Schwartz: Your . . . Honor . . .

Bobe Gitele: (Seeing her son) Murderer! (She faints but is revived. Opening her eyes, she wants to run to him, but instead shakes from age, anger, and sadness.) Yankel, my child . . . let me go to him . . .

Boodle: (to Schwartz) Who is this old woman?

Schwartz: She . . . she . . . is . . . I don’t . . . know . . . 

Mrs. Lempel: A lie, Your Honor. This old woman, sick and abandoned, is his mother. Our mother, who he left on the verge of death and who he refuses to support—not even one cent. She’s with me, a poor, weak widow—his dear sister. I have to go to work to support my children and my mother.

Boodle: (To Schwartz) Is this true?

Schwartz: She . . . says so . . .

Boodle: And you?

Schwartz: I . . . I don’t . . . 

Boodle: (To Schwartz) What’s your complaint?

Schwartz: This woman, Your Honor, (he points to his sister) is my tenant. She instigated all of my tenants to participate in a strike and engage in violence and was caught beating up the building housekeeper. 

Bobe Gitele: Vey iz mir. What’s she saying?

Mrs. Lempel: It’s a lie, Mama. He’s exaggerating.

Bobe Gitele: Vey iz mir . . .

Boodle: So, violent threats and attempted murder . . .

Schwartz: I thank you . . . but . . . she is a poor woman . . . I’ll lower her rent a dollar a month, but the other strikers will have to move.

Mrs. Lempel: (Furious) He should throw me out as well, Your Honor, me with our old sick mother, this murderer. He’s already thrown me out a few times when I asked for help for our sick mother. This former tin peddler, who now pals around with millionaires, abandoned his own mother. Damn him and his friends, with their rotten prisons they call apartments. Plague-ridden traps that spread death and disease among the poor. Damn him and his buildings. I didn’t know who my landlord was, but now that I do, he shouldn’t make any more money off my pathetic toil, this scumbag. Arrest me, Judge, if you want. Arrest me and my mother, because she depends on me for everything. Arrest us!
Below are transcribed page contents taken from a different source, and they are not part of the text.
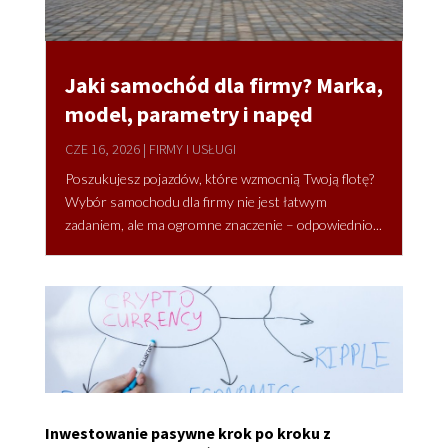
Jaki samochód dla firmy? Marka,
model, parametry i napęd
CZE 16, 2026
|
FIRMY I USŁUGI
Poszukujesz pojazdów, które wzmocnią Twoją flotę?
Wybór samochodu dla firmy nie jest łatwym
zadaniem, ale ma ogromne znaczenie – odpowiednio...
Inwestowanie pasywne krok po kroku z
There is great disquiet in the courtroom: Women are crying, even policemen and murderers are moved. The judge sits deep in thought.

Curtain falls.

1

“Tchotchke” is Yiddish slang for a woman, and also means “trinket.” It is used here derogatorily.

2

“Boodle” was Yiddish slang for “corrupt” or “counterfeit.” It is a borrowing from English slang, in which the meaning is the same.

3

Rosenfeld rendered all of Schwartz’s speech with a lisp. For the sake of readability, only Schwartz’s first line of dialogue has been translated this way.

4

The syntax and accent of this landlord’s speech reveals his working class origins.

5

The French National Anthem and a popular anthem of international radical protest.

6

This is likely intended as nervous babble, an indication that she doesn’t want to get involved.

Morris Rosenfeld (1862–1923) was a Yiddish poet, dramatist, editor, and publisher. He was born in Poland and immigrated to New York in 1886. His collected poems were published under the title Gezamelte Lieder in 1904.

Eddy Portnoy is the academic advisor and exhibitions curator at the YIVO Institute for Jewish Research. He is the author of Bad Rabbi and Other Strange but True Stories from the Yiddish Press (Stanford University Press, 2017).